What are some responsibilities of an assisted living caregiver?
(Disclaimer: I do not have personal experience as an employee of an assisted living home. I have taken care of many patients who happened to live in an assisted living environment, however that was on an individual basis. Based on that, and with some research, I’ve gathered the following)
Assisted living facilities differ in such details as number of residents, housing style, type of food service, extra amenities, and cost. Licensed facilities provide the basics of all meals, housekeeping, laundry, transportation to errands and appointments, recreational activities, and exercise and wellness programs.
Minimal assistance with ADLs can be provided, but often not relied upon. It would be the job of a CNA to assist with this. This may include occasional apartment/room visits to help with some tasks (reaching a high shelf, lifting a heavy laundry basket, limited bathroom assistance etc.). Guidance and oversight of medication may be available, but again, the resident will need to be responsible for their own medical care. It would be the job of a nurse to assist with this aspect if needed.
Think of this as independent living, but with a safety net. So long as an individual can do something for themselves, they will be expected too. Staff is here to assist, rather than to be relied upon.
Do you notice differences in living conditions?
Yes, significant differences. These are two very different environments, which serve very different purposes. In that respect, it is hard to draw a comparison.

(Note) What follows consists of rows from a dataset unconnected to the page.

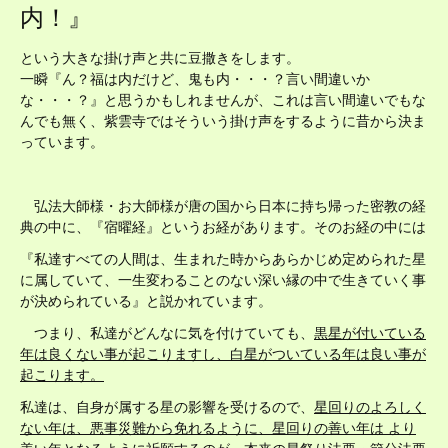
内！』
という大きな掛け声と共に豆撒きをします。
一瞬『ん？福は内だけど、鬼も内・・・？言い間違いか
な・・・？』と思うかもしれませんが、これは言い間違いでもな
んでも無く、紫雲寺ではそういう掛け声をするように昔から決ま
っています。
弘法大師様・お大師様が唐の国から日本に持ち帰った密教の経
典の中に、『宿曜経』というお経があります。そのお経の中には
『私達すべての人間は、生まれた時からあらかじめ定められた星
に属していて、一生変わることのない深い縁の中で生きていく事
が決められている』と説かれています。
つまり、私達がどんなに気を付けていても、
黒星が付いている
年は良くない事が起こりますし、白星がついている年は良い事が
起こります。
私達は、自身が属する星の影響を受けるので、
星回りのよろしく
ない年は、悪事災難から免れるように、星回りの善い年は より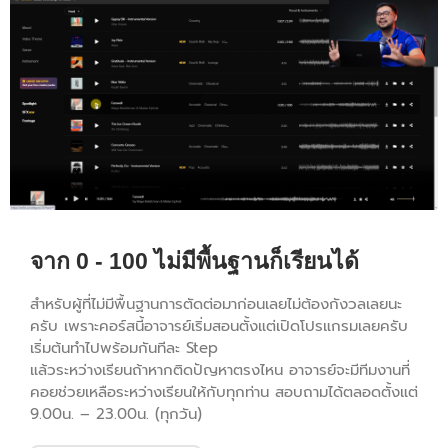
จาก 0 - 100 ไม่มีพื้นฐานก็เรียนได้
สำหรับผู้ที่ไม่มีพื้นฐานการตัดต่อมาก่อนเลยไม่ต้องกังวลเลยนะ
ครับ เพราะคอร์สนี้อาจารย์เริ่มสอนตั้งแต่เปิดโปรแกรมเลยครับ
เริ่มต้นทำไปพร้อมกันทีละ Step
แล้วระหว่างเรียนถ้าหากติดปัญหาตรงไหน อาจารย์จะมีทีมงานที่
คอยช่วยเหลือระหว่างเรียนให้กับทุกท่าน สอบถามได้ตลอดตั้งแต่
9.00น. – 23.00น. (ทุกวัน)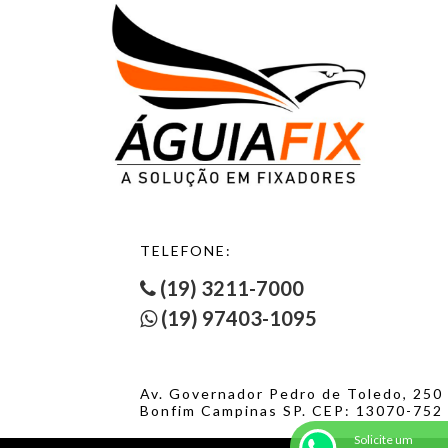
TELEFONE:
(19) 3211-7000
(19) 97403-1095
Av. Governador Pedro de Toledo, 250
Bonfim Campinas SP. CEP: 13070-752
Solicite um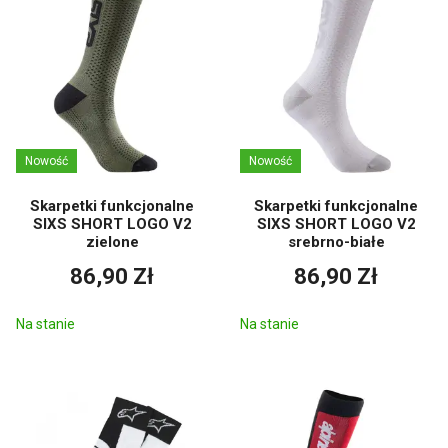
Nowość
Nowość
Skarpetki funkcjonalne
Skarpetki funkcjonalne
SIXS SHORT LOGO V2
SIXS SHORT LOGO V2
zielone
srebrno-białe
86,90 Zł
86,90 Zł
Na stanie
Na stanie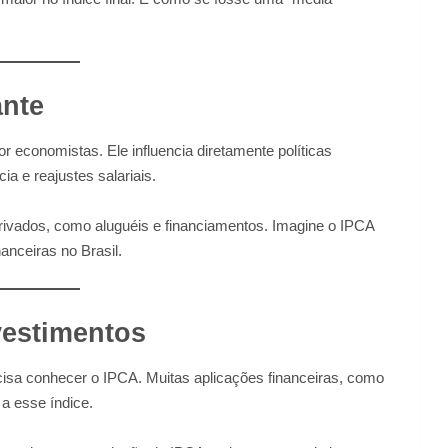
ante
economistas. Ele influencia diretamente políticas
ia e reajustes salariais.
rivados, como aluguéis e financiamentos. Imagine o IPCA
anceiras no Brasil.
vestimentos
cisa conhecer o IPCA. Muitas aplicações financeiras, como
 a esse índice.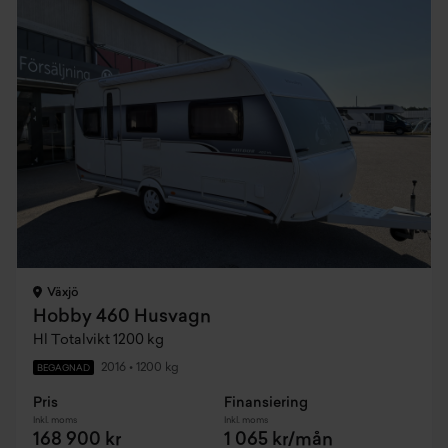
Växjö
Hobby 460 Husvagn
Hl Totalvikt 1200 kg
2016
•
1200 kg
BEGAGNAD
Pris
Finansiering
Inkl. moms
Inkl. moms
168 900 kr
1 065 kr/mån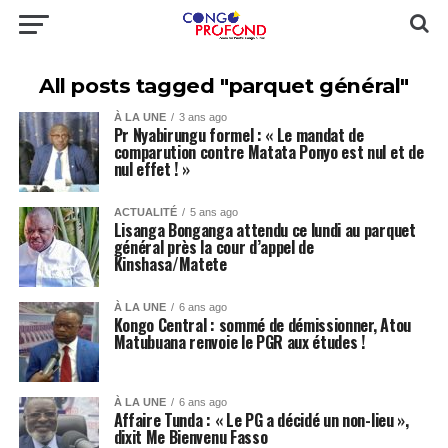
All posts tagged "parquet général"
À LA UNE
3 ans ago
Pr Nyabirungu formel : « Le mandat de
comparution contre Matata Ponyo est nul et de
nul effet ! »
ACTUALITÉ
5 ans ago
Lisanga Bonganga attendu ce lundi au parquet
général près la cour d’appel de
Kinshasa/Matete
À LA UNE
6 ans ago
Kongo Central : sommé de démissionner, Atou
Matubuana renvoie le PGR aux études !
À LA UNE
6 ans ago
Affaire Tunda : « Le PG a décidé un non-lieu »,
dixit Me Bienvenu Fasso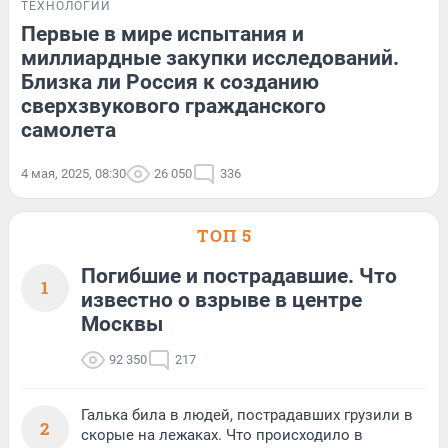
ТЕХНОЛОГИИ
Первые в мире испытания и
миллиардные закупки исследований.
Близка ли Россия к созданию
сверхзвукового гражданского
самолета
4 мая, 2025, 08:30
26 050
336
ТОП 5
Погибшие и пострадавшие. Что
1
известно о взрыве в центре
Москвы
92 350
217
Галька била в людей, пострадавших грузили в
2
скорые на лежаках. Что происходило в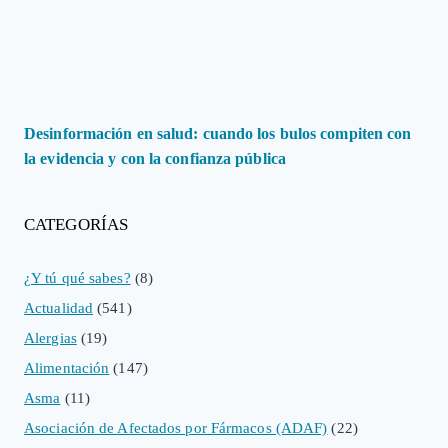
Desinformación en salud: cuando los bulos compiten con
la evidencia y con la confianza pública
CATEGORÍAS
¿Y tú qué sabes?
(8)
Actualidad
(541)
Alergias
(19)
Alimentación
(147)
Asma
(11)
Asociación de Afectados por Fármacos (ADAF)
(22)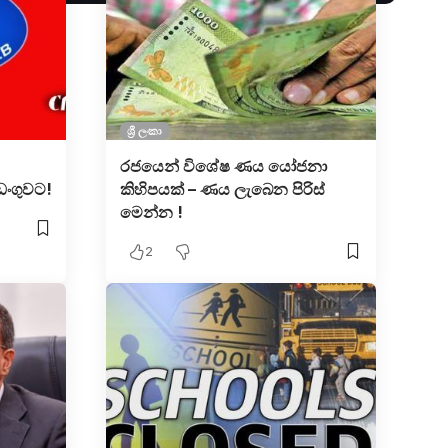
ශ්‍රී ලංකා
රජයෙන් විශේෂ ණය යෝජනා
ඩංගුවට!
කිහිපයක් – ණය ලැබෙන පිරිස්
මෙන්න !
2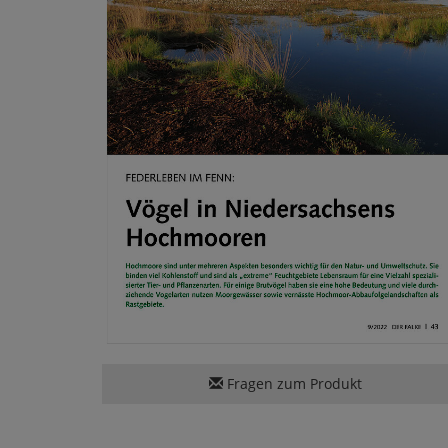
Fragen zum Produkt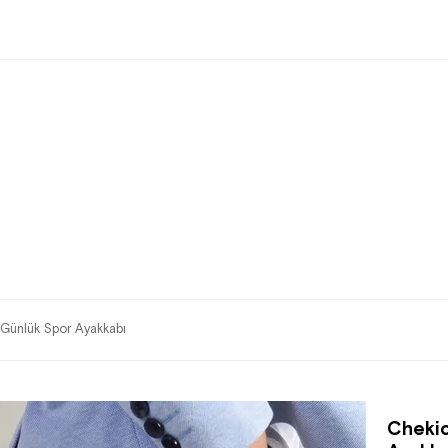
Günlük Spor Ayakkabı
Chekic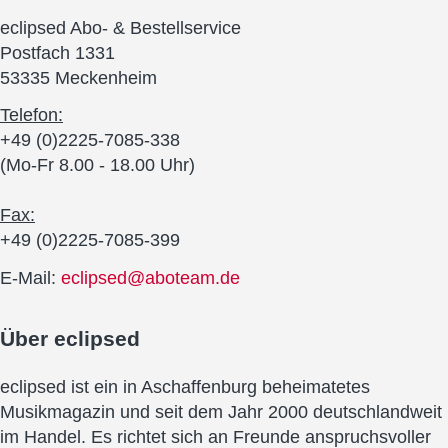
eclipsed Abo- & Bestellservice
Postfach 1331
53335 Meckenheim
Telefon:
+49 (0)2225-7085-338
(Mo-Fr 8.00 - 18.00 Uhr)
Fax:
+49 (0)2225-7085-399
E-Mail:
eclipsed@aboteam.de
Über
eclipsed
eclipsed ist ein in Aschaffenburg beheimatetes
Musikmagazin und seit dem Jahr 2000 deutschlandweit
im Handel. Es richtet sich an Freunde anspruchsvoller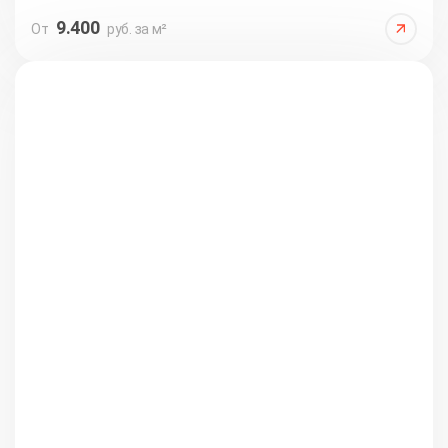
9.400
От
руб. за м²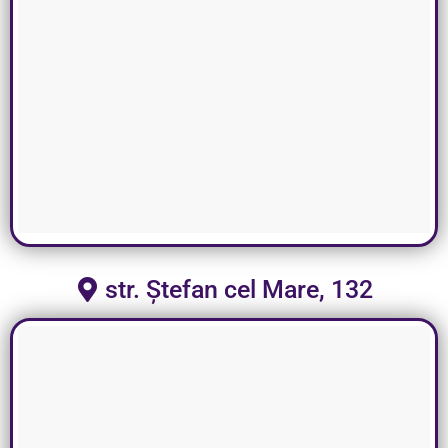
str. Ștefan cel Mare, 132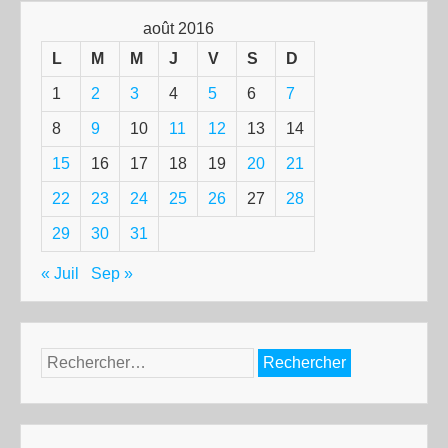
août 2016
L
M
M
J
V
S
D
1
2
3
4
5
6
7
8
9
10
11
12
13
14
15
16
17
18
19
20
21
22
23
24
25
26
27
28
29
30
31
« Juil
Sep »
Rechercher :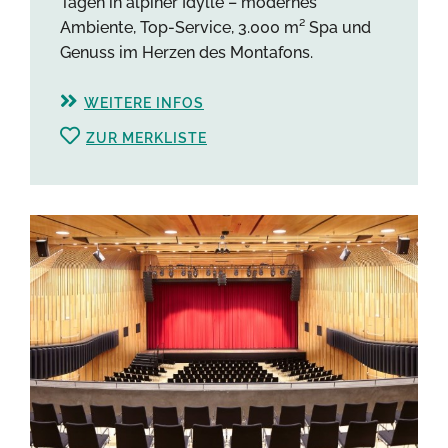
Tagen in alpiner Idylle – modernes
Ambiente, Top-Service, 3.000 m² Spa und
Genuss im Herzen des Montafons.
WEITERE INFOS
ZUR MERKLISTE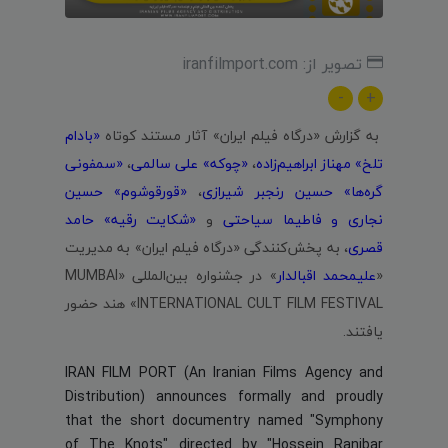
تصویر از: iranfilmport.com
-
+
به گزارش «درگاه فیلم ایران» آثار مستند کوتاه
«بادام
تلخ» مهناز ابراهیم‌زاده
،
«چوکه» علی سالمی
،
«سمفونی
گره‌ها» حسین رنجبر شیرازی
،
«قورقوشوم» حسین
نجاری و فاطیما سیاحتی
و
«شکایت رقیه» حامد
قصری
، به پخش‌کنندگی «درگاه فیلم ایران» به مدیریت
«
علیمحمد اقبالدار
» در جشنواره بین‌المللی «MUMBAI
INTERNATIONAL CULT FILM FESTIVAL» هند حضور
یافتند.
IRAN FILM PORT (An Iranian Films Agency and
Distribution) announces formally and proudly
that the short documentry named "Symphony
of The Knots" directed by "Hossein Ranjbar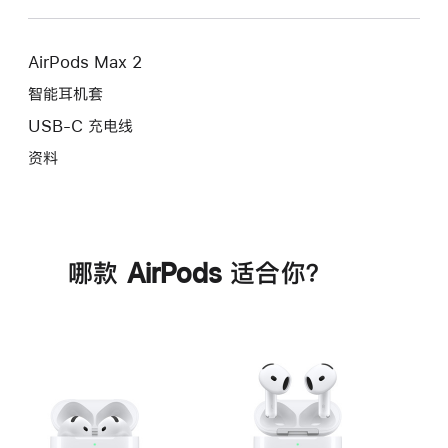
AirPods Max 2
智能耳机套
USB-C 充电线
资料
哪款 AirPods 适合你？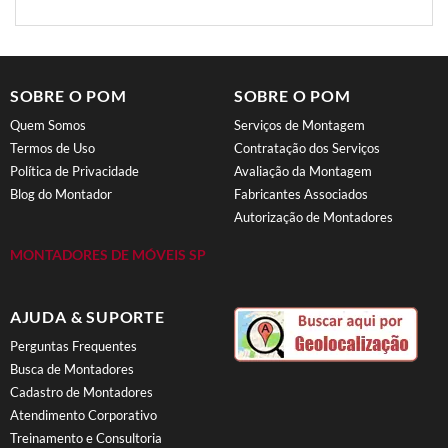
SOBRE O POM
SOBRE O POM
Quem Somos
Serviços de Montagem
Termos de Uso
Contratação dos Serviços
Política de Privacidade
Avaliação da Montagem
Blog do Montador
Fabricantes Associados
Autorização de Montadores
MONTADORES DE MÓVEIS SP
AJUDA & SUPORTE
Perguntas Frequentes
Busca de Montadores
Cadastro de Montadores
Atendimento Corporativo
Treinamento e Consultoria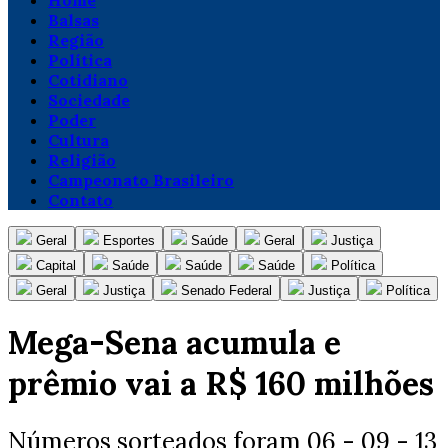
Home
Balsas
Região
Política
Cotidiano
Sociedade
Poder
Cultura
Religião
Campeonato Brasileiro
Contato
Geral
Esportes
Saúde
Geral
Justiça
Capital
Saúde
Saúde
Saúde
Política
Geral
Justiça
Senado Federal
Justiça
Política
Mega-Sena acumula e
prêmio vai a R$ 160 milhões
Números sorteados foram 06 - 09 - 13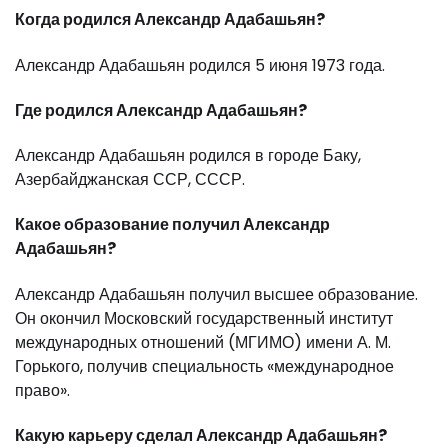
Когда родился Александр Адабашьян?
Александр Адабашьян родился 5 июня 1973 года.
Где родился Александр Адабашьян?
Александр Адабашьян родился в городе Баку,
Азербайджанская ССР, СССР.
Какое образование получил Александр
Адабашьян?
Александр Адабашьян получил высшее образование.
Он окончил Московский государственный институт
международных отношений (МГИМО) имени А. М.
Горького, получив специальность «международное
право».
Какую карьеру сделал Александр Адабашьян?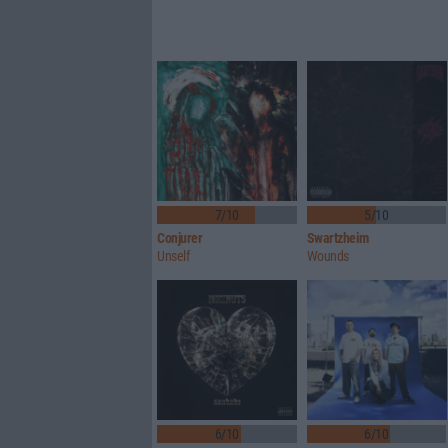
7/10
5/10
Conjurer
Swartzheim
Unself
Wounds
6/10
6/10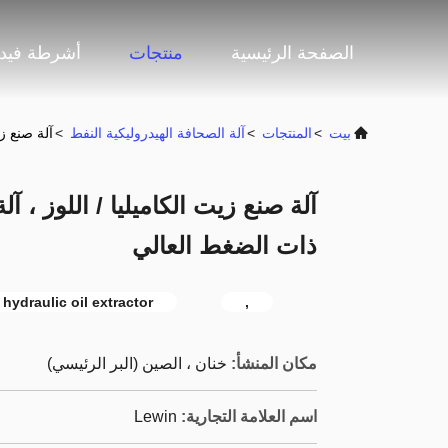
الصفحة الرئيسية
منتجات
أشرطة فيدي
بيت
>
المنتجات
>
آلة الصحافة الهيدروليكية النفط
>
آلة صنع ز
آلة صنع زيت الكاميليا / اللوز ، 
ذات الضغط العالي
hydraulic oil extractor
,
مكان المنشأ:
خنان ، الصين (البر الرئيسي)
اسم العلامة التجارية:
Lewin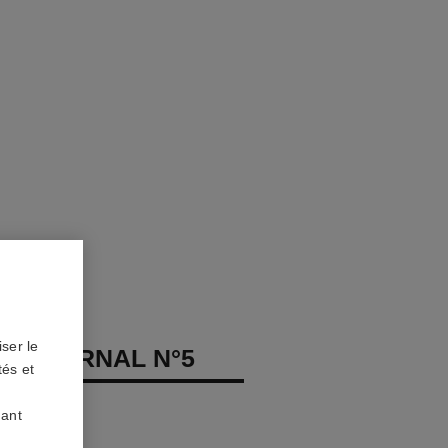
ser le
T ETERNAL N°5
tés et
s, diamants
uant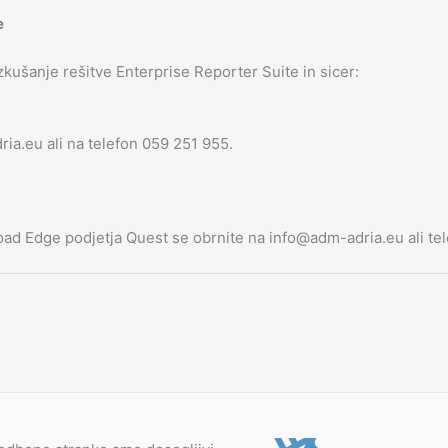
e
ušanje rešitve Enterprise Reporter Suite in sicer:
ia.eu ali na telefon 059 251 955.
ad Edge podjetja Quest se obrnite na info@adm-adria.eu ali te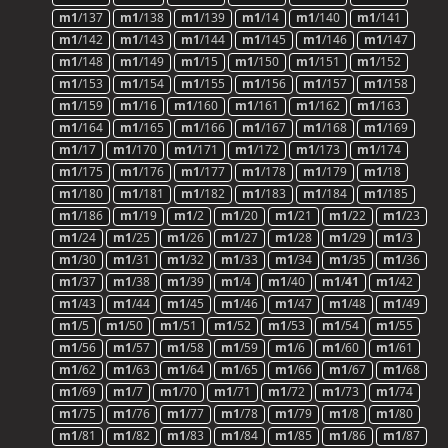
m1
/137
m1
/138
m1
/139
m1
/14
m1
/140
m1
/141
m1
/142
m1
/143
m1
/144
m1
/145
m1
/146
m1
/147
m1
/148
m1
/149
m1
/15
m1
/150
m1
/151
m1
/152
m1
/153
m1
/154
m1
/155
m1
/156
m1
/157
m1
/158
m1
/159
m1
/16
m1
/160
m1
/161
m1
/162
m1
/163
m1
/164
m1
/165
m1
/166
m1
/167
m1
/168
m1
/169
m1
/17
m1
/170
m1
/171
m1
/172
m1
/173
m1
/174
m1
/175
m1
/176
m1
/177
m1
/178
m1
/179
m1
/18
m1
/180
m1
/181
m1
/182
m1
/183
m1
/184
m1
/185
m1
/186
m1
/19
m1
/2
m1
/20
m1
/21
m1
/22
m1
/23
m1
/24
m1
/25
m1
/26
m1
/27
m1
/28
m1
/29
m1
/3
m1
/30
m1
/31
m1
/32
m1
/33
m1
/34
m1
/35
m1
/36
m1
/37
m1
/38
m1
/39
m1
/4
m1
/40
m1
/
41
m1
/42
m1
/43
m1
/44
m1
/45
m1
/46
m1
/47
m1
/48
m1
/49
m1
/5
m1
/50
m1
/51
m1
/52
m1
/53
m1
/54
m1
/55
m1
/56
m1
/57
m1
/58
m1
/59
m1
/6
m1
/60
m1
/61
m1
/62
m1
/63
m1
/64
m1
/65
m1
/66
m1
/67
m1
/68
m1
/69
m1
/7
m1
/70
m1
/71
m1
/72
m1
/73
m1
/74
m1
/75
m1
/76
m1
/77
m1
/78
m1
/79
m1
/8
m1
/80
m1
/81
m1
/82
m1
/83
m1
/84
m1
/85
m1
/86
m1
/87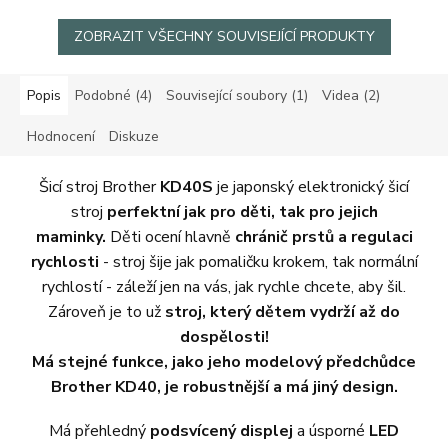
ZOBRAZIT VŠECHNY SOUVISEJÍCÍ PRODUKTY
Popis
Podobné (4)
Související soubory (1)
Videa (2)
Hodnocení
Diskuze
Šicí stroj Brother
KD40S
je japonský elektronický šicí
stroj
perfektní jak pro děti, tak pro jejich
maminky.
Děti ocení hlavně
chránič prstů a regulaci
rychlosti
- stroj šije jak pomaličku krokem, tak normální
rychlostí - záleží jen na vás, jak rychle chcete, aby šil.
Zároveň je to už
stroj, který dětem vydrží až do
dospělosti!
Má stejné funkce, jako jeho modelový předchůdce
Brother KD40, je robustnější a má jiný design.
Má přehledný
podsvícený displej
a úsporné
LED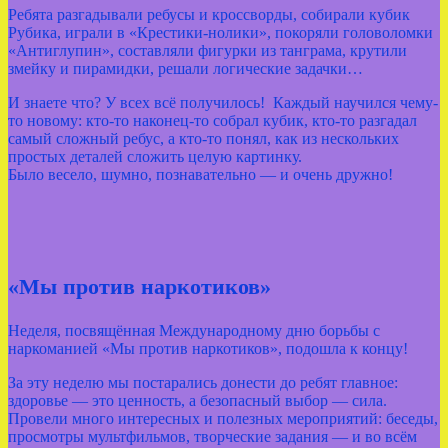
Ребята разгадывали ребусы и кроссворды, собирали кубик
Рубика, играли в «Крестики‑нолики», покоряли головоломки
«Антиглупин», составляли фигурки из танграма, крутили
змейку и пирамидки, решали логические задачки…
И знаете что? У всех всё получилось! Каждый научился чему-
то новому: кто-то наконец-то собрал кубик, кто-то разгадал
самый сложный ребус, а кто-то понял, как из нескольких
простых деталей сложить целую картинку.
Было весело, шумно, познавательно — и очень дружно!
«Мы против наркотиков»
Неделя, посвящённая Международному дню борьбы с
наркоманией «Мы против наркотиков», подошла к концу!
За эту неделю мы постарались донести до ребят главное:
здоровье — это ценность, а безопасный выбор — сила.
Провели много интересных и полезных мероприятий: беседы,
просмотры мультфильмов, творческие задания — и во всём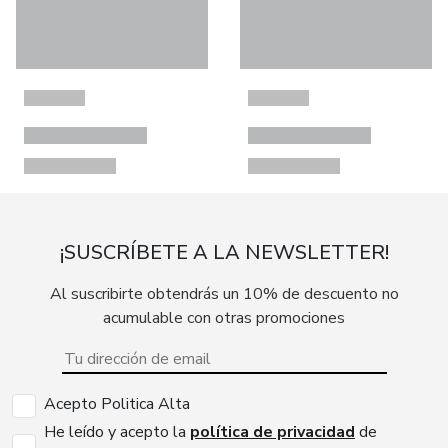
¡SUSCRÍBETE A LA NEWSLETTER!
Al suscribirte obtendrás un 10% de descuento no
acumulable con otras promociones
Acepto Politica Alta
He leído y acepto la
política de privacidad
de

A nursing home can be very hectic at times, but also must remain very structured and routine. This will feel more clinical. A resident may often feel like a patient in a facility, rather than a person at home. I would describe this like a hospital dressed up as a home.
An assisted living facility will be quieter, with a less structured atmosphere. This is done intentionally to make the environment feel more like a home to it’s residents. The focus is on doing things your way, on your time. I would describe this like an apartment, but with a helpful neighbor who gives you a hand when you need it.
Which facility do you prefer, in terms of bonding with the patient?
Nursing home staff, particularly CNAs, often get a bad rap for being cold, or distant. I won’t disagree that this does occur, but I would argue that it isn’t the norm. This is a very difficult, defeating job. It is physically and emotionally exhausting.
I cannot imagine a single CNA who does not have a story about getting home after a shift, and breaking down to tears. This changes a person in a way which requires them to build up somewhat of an armor, which can be mistaken for a lack of empathy. But these people come back and do this every single day. They do things for these residents that most people cannot imagine. This creates a sense of trust, and a very close bond. Even with the more difficult, confused, or aggressive residents, there is an overwhelming sense of responsibility for their safety and well-being.
If you were in this situation, what facility would you prefer to live in?
This all depends on the level of care needed. I would like to care for myself at my highest possible level of function. However, through the normal aging process, a day will come when i am no longer able to do so. Perhaps I won’t be able to shower safely because of strength or balance issues. In this case, it would be safer for me to enter assisted living, so that I have staff available in an emergency.
Eventually my level of need may increase to the point where I need physical assistance, rather than monitoring. In that case, I would likely transition to Skilled Nursing care. Often times, the decision of which level of care to choose is not made based on preference, but on necessity. My only hope is that I will have the family support to guide me to the safest decision when that time comes.